┌─ DATASET RECORDS

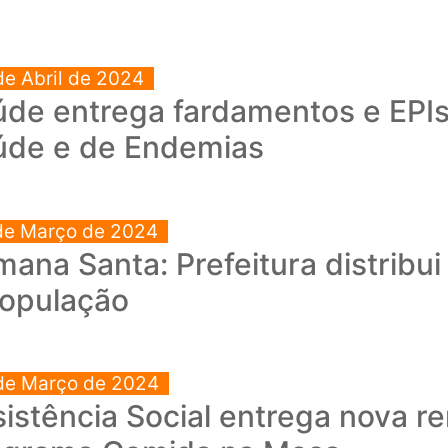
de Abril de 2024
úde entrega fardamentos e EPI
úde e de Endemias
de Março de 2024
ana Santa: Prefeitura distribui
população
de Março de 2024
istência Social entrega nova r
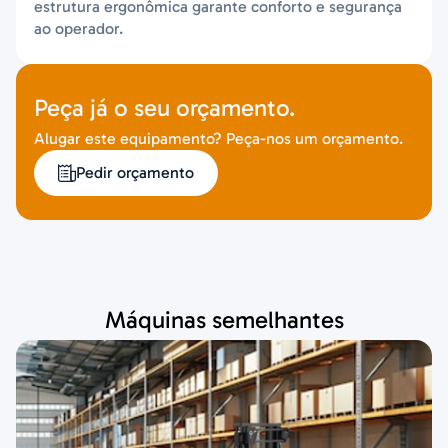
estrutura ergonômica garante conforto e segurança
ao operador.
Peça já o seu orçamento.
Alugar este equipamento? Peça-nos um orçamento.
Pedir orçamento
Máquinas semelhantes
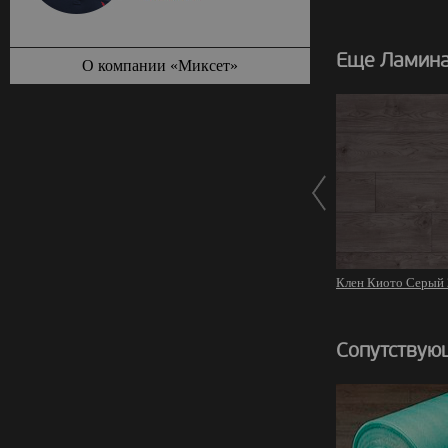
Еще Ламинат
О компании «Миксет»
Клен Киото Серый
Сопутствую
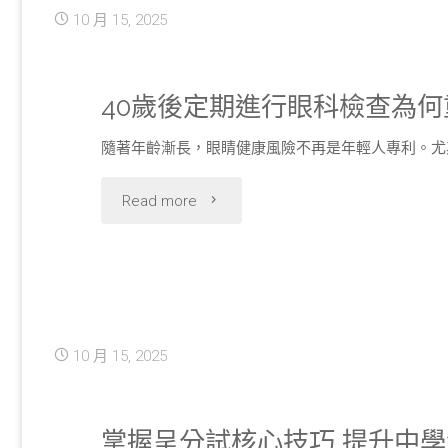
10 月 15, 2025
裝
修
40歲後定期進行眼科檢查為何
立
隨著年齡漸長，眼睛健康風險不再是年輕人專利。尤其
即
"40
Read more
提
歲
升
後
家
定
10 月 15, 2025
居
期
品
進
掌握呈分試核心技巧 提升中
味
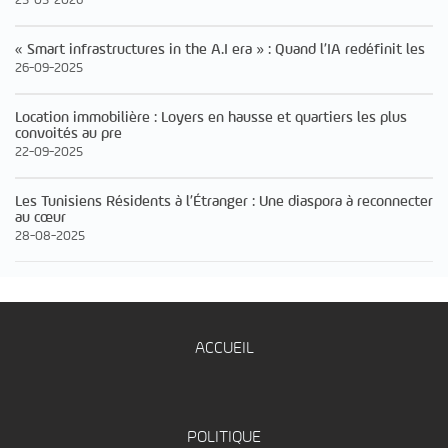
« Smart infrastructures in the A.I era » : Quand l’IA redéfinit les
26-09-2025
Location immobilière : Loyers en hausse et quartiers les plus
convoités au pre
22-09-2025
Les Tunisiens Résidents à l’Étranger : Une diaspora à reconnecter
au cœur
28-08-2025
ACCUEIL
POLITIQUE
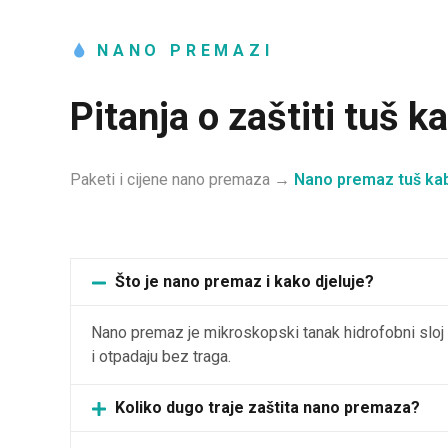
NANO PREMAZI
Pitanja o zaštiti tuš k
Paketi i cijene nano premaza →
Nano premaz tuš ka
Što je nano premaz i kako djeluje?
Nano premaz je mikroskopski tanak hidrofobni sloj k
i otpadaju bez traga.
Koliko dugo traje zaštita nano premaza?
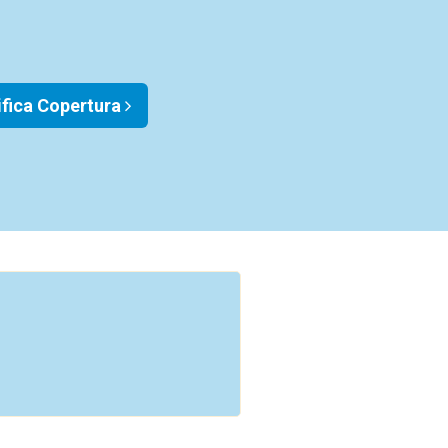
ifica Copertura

└─
┌─ DATASET RECORDS

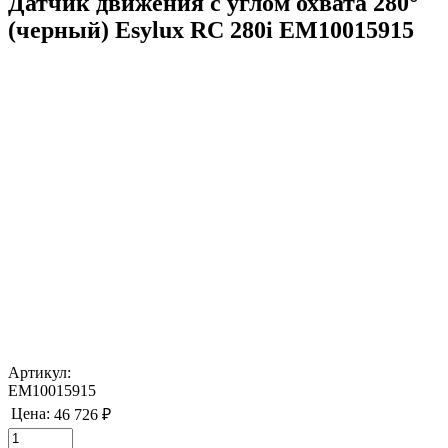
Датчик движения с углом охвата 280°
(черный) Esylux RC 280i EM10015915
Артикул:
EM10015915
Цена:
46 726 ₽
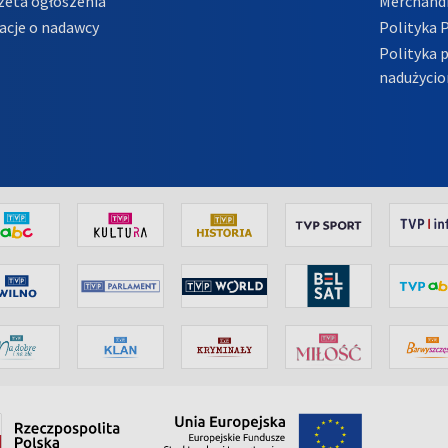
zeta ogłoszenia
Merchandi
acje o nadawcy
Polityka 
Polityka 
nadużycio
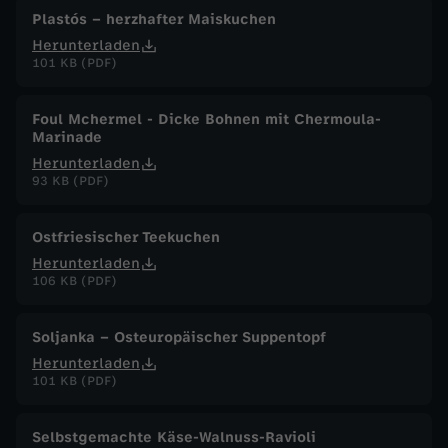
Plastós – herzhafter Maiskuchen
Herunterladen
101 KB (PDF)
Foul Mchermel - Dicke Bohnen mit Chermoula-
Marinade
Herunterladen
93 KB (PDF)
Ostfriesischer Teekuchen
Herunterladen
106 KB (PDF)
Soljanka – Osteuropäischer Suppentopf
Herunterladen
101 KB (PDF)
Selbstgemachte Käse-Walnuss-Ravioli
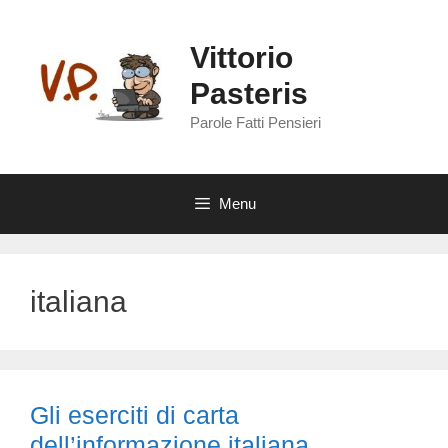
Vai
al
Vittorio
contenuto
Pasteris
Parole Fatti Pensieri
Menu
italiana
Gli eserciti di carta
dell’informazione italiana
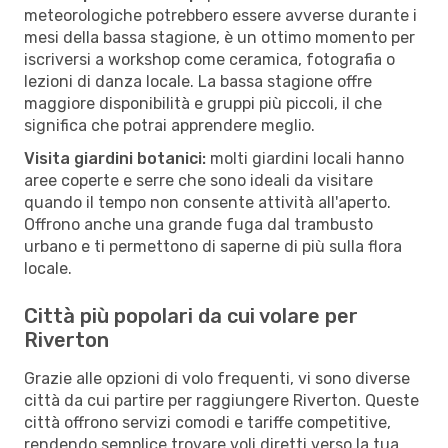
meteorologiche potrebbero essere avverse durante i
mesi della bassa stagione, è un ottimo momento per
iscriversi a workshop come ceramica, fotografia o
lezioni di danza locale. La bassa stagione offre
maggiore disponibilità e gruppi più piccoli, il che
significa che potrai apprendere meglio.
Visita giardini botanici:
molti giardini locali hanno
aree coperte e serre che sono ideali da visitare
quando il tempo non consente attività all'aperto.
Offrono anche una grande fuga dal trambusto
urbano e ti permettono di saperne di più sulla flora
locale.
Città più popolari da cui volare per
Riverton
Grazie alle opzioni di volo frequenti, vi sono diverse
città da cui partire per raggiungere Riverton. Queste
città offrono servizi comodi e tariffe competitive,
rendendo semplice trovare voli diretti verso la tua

└─
┌─ DATASET RECORDS

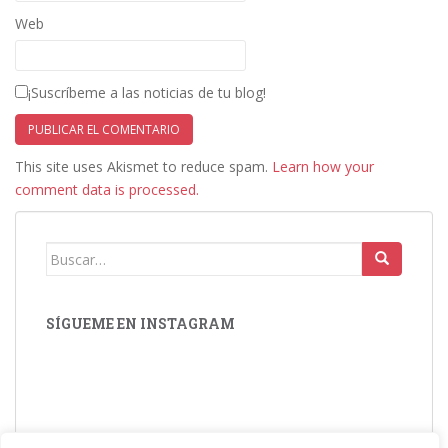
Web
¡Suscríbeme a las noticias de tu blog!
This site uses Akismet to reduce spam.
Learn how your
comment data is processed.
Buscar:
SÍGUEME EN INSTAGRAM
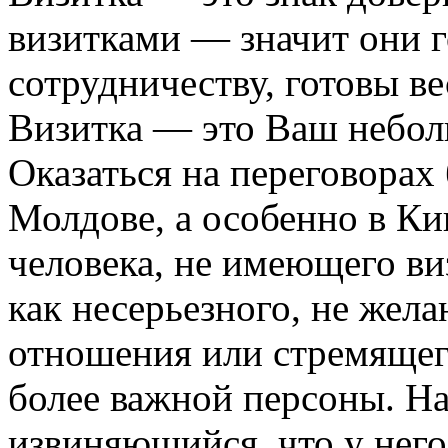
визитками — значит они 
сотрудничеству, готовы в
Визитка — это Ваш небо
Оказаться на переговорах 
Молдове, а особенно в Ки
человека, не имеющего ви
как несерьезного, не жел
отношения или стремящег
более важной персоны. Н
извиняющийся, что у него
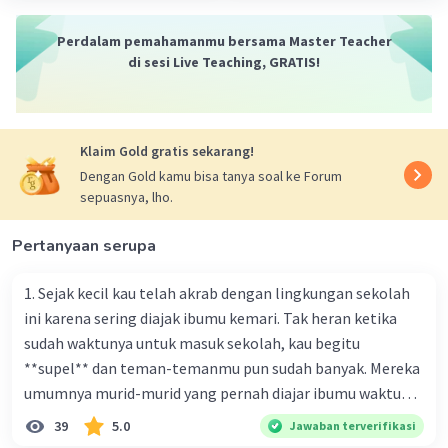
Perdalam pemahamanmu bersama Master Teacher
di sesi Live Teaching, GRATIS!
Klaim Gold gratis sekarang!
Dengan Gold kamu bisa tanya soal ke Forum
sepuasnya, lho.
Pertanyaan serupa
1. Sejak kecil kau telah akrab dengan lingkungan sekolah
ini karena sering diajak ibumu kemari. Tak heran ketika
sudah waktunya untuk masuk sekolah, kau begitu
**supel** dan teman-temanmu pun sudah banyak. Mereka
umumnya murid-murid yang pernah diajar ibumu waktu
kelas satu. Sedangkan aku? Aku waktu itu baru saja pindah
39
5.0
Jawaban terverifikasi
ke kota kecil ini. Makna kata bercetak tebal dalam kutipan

└─

**WHAT IS EXPECTED**
Of all the entries above, repeat only the lines from the line that has "quando il tempo" to the line that has "città offrono servizi", both lines included, exactly.

**WRITTEN SOLUTION**
quando il tempo non consente attività all'aperto.
Offrono anche una grande fuga dal trambusto
urbano e ti permettono di saperne di più sulla flora
locale.
Città più popolari da cui volare per
Riverton
Grazie alle opzioni di volo frequenti, vi sono diverse
città da cui partire per raggiungere Riverton. Queste
città offrono servizi comodi e tariffe competitive,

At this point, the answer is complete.